Exercise objective: Pick every line out of the entries below that holds the string "based", and report them.

─── Recorded information ───

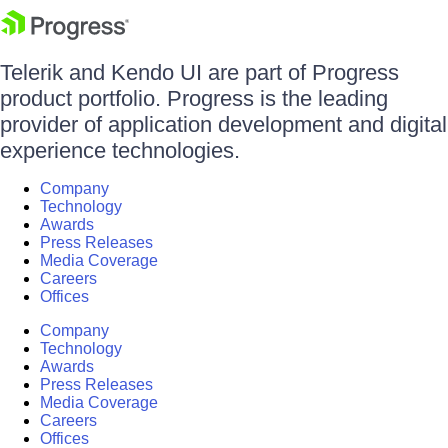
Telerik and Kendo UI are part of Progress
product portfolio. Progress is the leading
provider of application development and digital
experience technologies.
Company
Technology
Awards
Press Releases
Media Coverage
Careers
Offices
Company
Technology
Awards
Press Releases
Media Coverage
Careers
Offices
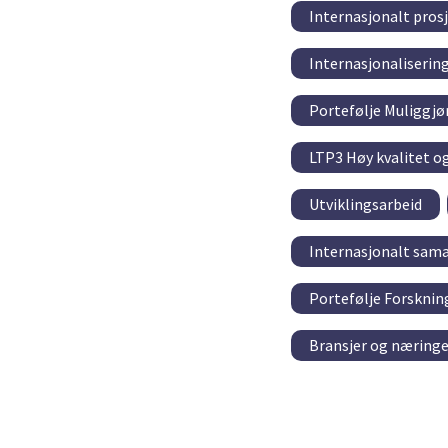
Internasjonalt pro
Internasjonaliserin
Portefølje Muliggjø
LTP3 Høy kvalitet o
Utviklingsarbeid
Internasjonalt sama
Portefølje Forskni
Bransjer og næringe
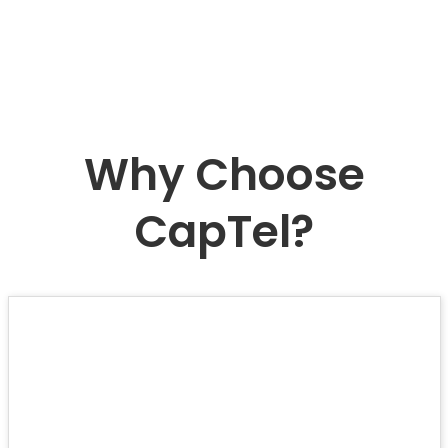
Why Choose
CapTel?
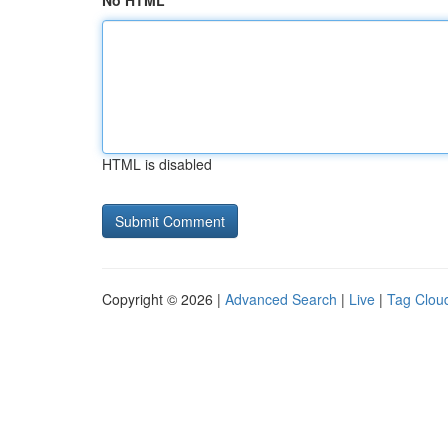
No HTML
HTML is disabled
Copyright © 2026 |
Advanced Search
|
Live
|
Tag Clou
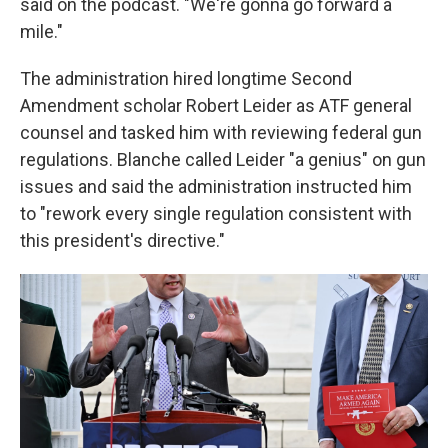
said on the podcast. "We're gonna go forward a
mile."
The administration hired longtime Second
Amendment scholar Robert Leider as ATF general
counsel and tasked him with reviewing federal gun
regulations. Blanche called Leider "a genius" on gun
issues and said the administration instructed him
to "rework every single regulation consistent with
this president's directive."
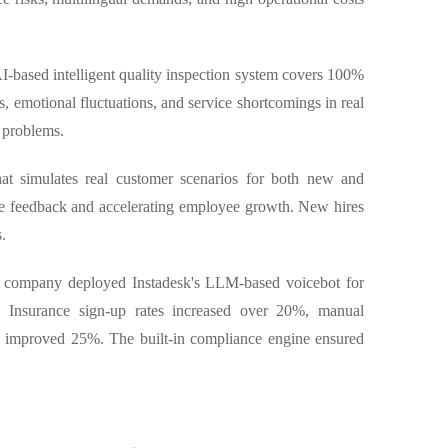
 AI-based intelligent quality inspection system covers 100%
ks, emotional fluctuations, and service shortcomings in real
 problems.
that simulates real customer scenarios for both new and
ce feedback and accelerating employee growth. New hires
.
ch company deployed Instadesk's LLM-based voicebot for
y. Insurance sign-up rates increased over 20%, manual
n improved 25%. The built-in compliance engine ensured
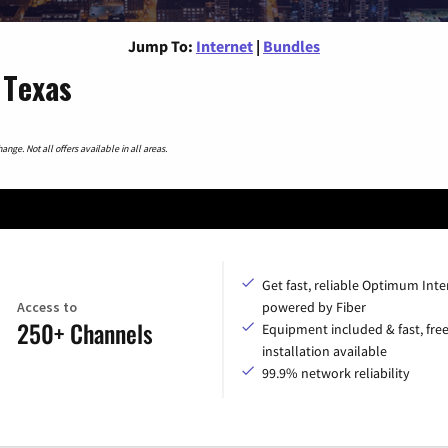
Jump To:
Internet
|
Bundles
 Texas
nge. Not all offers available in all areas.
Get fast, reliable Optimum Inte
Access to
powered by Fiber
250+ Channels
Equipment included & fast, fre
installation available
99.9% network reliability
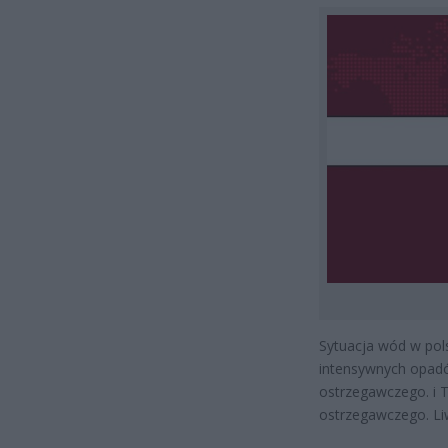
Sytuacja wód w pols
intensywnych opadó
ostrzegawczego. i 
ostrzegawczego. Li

───

Answer space:
 AI-based intelligent quality inspection system covers 100%
ch company deployed Instadesk's LLM-based voicebot for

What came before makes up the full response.